Comment by abdullin
1 day ago
I’m working on a platform to run a friendly competition in “who builds the best reasoning AI Agent”.
Each participating team (got 300 signups so far) will get a set of text tasks and a set of simulated APIs to solve them.
For instance the task (a typical chatbot task) could say something like: “Schedule 30m knowledge exchange next week between the most experienced Python expert in the company and 3-5 people that are most interested in learning it “
AI agent will have to solve through this by using a set of simulated APIs and playing a bit of calendar Tetris (in this case - Calendar API, Email API, SkillWill API).
Since API instances are simulated and isolated (per team per task), it becomes fairly easy to automatically check correctness of each solution and rank different agents in a global leaderboard.
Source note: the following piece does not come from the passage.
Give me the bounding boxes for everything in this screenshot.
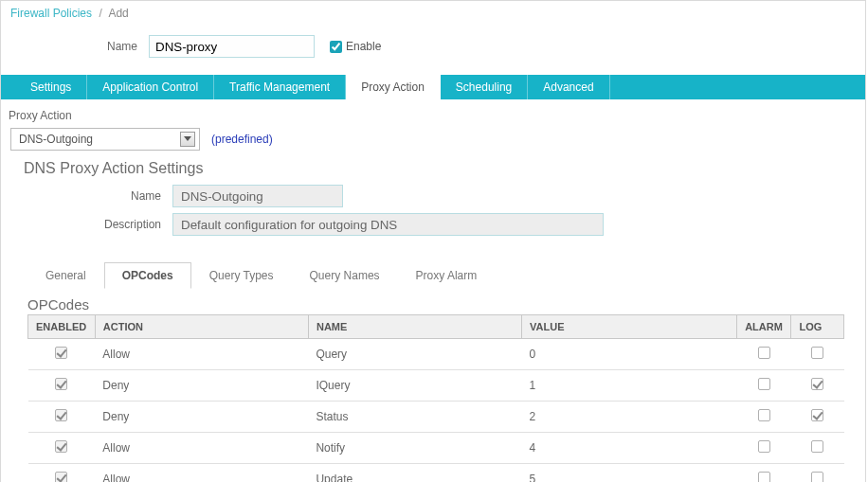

Code of agents stays external, but participants fill and submit brief questionnaires about their architectures.
By benchmarking different agentic implementations on the same tasks - we get to see patterns in performance, accuracy and costs of various architectures.
Codebase of the platform is written mostly in golang (to support thousands of concurrent simulations). I’m using coding agents (Claude Code and Codex) for exploration and easy coding tasks, but the core has still to be handcrafted.
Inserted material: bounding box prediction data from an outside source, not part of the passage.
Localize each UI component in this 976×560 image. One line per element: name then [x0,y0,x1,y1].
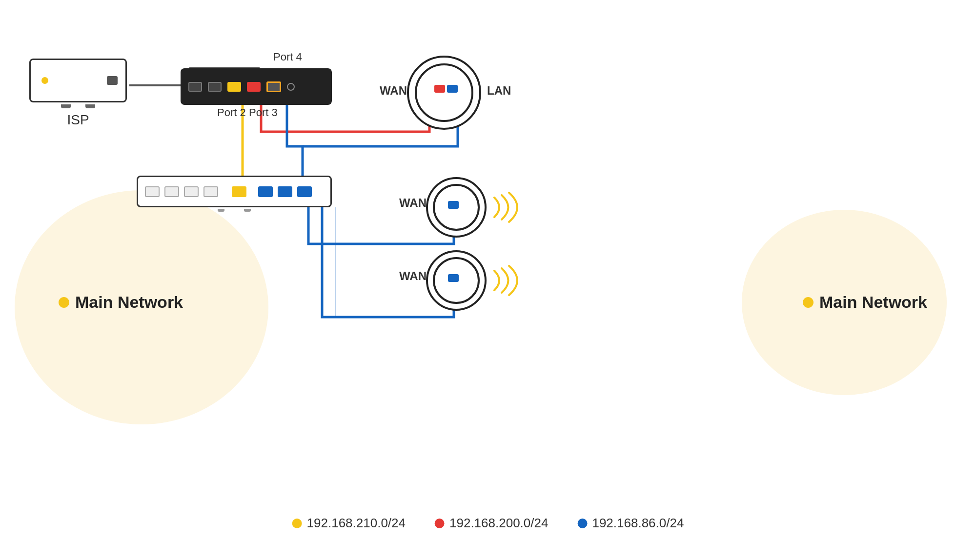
isp-foot-left [61,104,71,108]
sb-foot-left [218,209,224,212]
isp-label: ISP [29,112,127,128]
svg-rect-3 [434,85,445,93]
switch-port-1 [188,82,202,92]
sb-foot-right [244,209,251,212]
port4-label: Port 4 [273,51,302,63]
isp-led [41,77,48,84]
legend-dot [577,519,587,528]
ap2-wan-label: WAN [399,269,427,283]
ap2-svg [425,249,488,312]
legend-text: 192.168.200.0/24 [449,516,548,531]
svg-rect-4 [447,85,458,93]
switch-top: Port 2 Port 3 Port 4 [181,68,332,105]
legend-dot [292,519,302,528]
network-label-right: Main Network [803,293,927,312]
switch-port-4 [266,81,281,92]
sb-port-1 [145,186,160,197]
router-top-wan-label: WAN [380,84,407,98]
ap1-svg [425,176,488,239]
switch-bottom [137,176,332,212]
sb-port-4 [203,186,218,197]
router-top: WAN LAN [405,54,483,134]
switch-port-3 [247,82,261,92]
sb-port-2 [164,186,179,197]
svg-rect-10 [448,274,459,282]
isp-port [107,76,118,85]
ap1-wifi [489,185,524,229]
sb-port-blue-2 [278,186,292,197]
router-top-lan-label: LAN [487,84,511,98]
legend-text: 192.168.86.0/24 [592,516,684,531]
network-dot-left [59,297,69,308]
ap1-wan-label: WAN [399,196,427,210]
svg-point-2 [416,64,472,121]
legend-item: 192.168.210.0/24 [292,516,406,531]
ap2: WAN [425,249,488,314]
isp-device: ISP [29,59,127,128]
ap2-wifi [489,259,524,302]
switch-port-5 [287,83,295,91]
sb-port-yellow [232,186,246,197]
switch-port-2 [227,82,241,92]
network-dot-right [803,297,813,308]
sb-port-blue-3 [297,186,312,197]
legend: 192.168.210.0/24192.168.200.0/24192.168.… [292,516,684,531]
svg-rect-7 [448,201,459,209]
legend-text: 192.168.210.0/24 [307,516,406,531]
legend-dot [435,519,445,528]
isp-foot-right [85,104,95,108]
legend-item: 192.168.86.0/24 [577,516,684,531]
sb-port-blue-1 [258,186,273,197]
switch-port-2-gray [208,82,222,92]
port2-label: Port 2 [217,106,246,119]
port3-label: Port 3 [249,106,278,119]
sb-port-3 [184,186,199,197]
router-top-svg [405,54,483,132]
legend-item: 192.168.200.0/24 [435,516,548,531]
network-label-left: Main Network [59,293,183,312]
ap1: WAN [425,176,488,241]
Ooooh, neat, I had a similar idea, like an AI olympics that could be live streamed where they have to do several multi-stepped tasks
Yep, exactly the same concept. Except not live-streaming, but giving out a lot of multi-step tasks that require reasoning and adaptation.
Here is a screenshot of a test task: https://www.linkedin.com/posts/abdullin_ddd-ai-sgr-here-is-h...
Although… since I record all interactions, could replay all them as if they were streamed.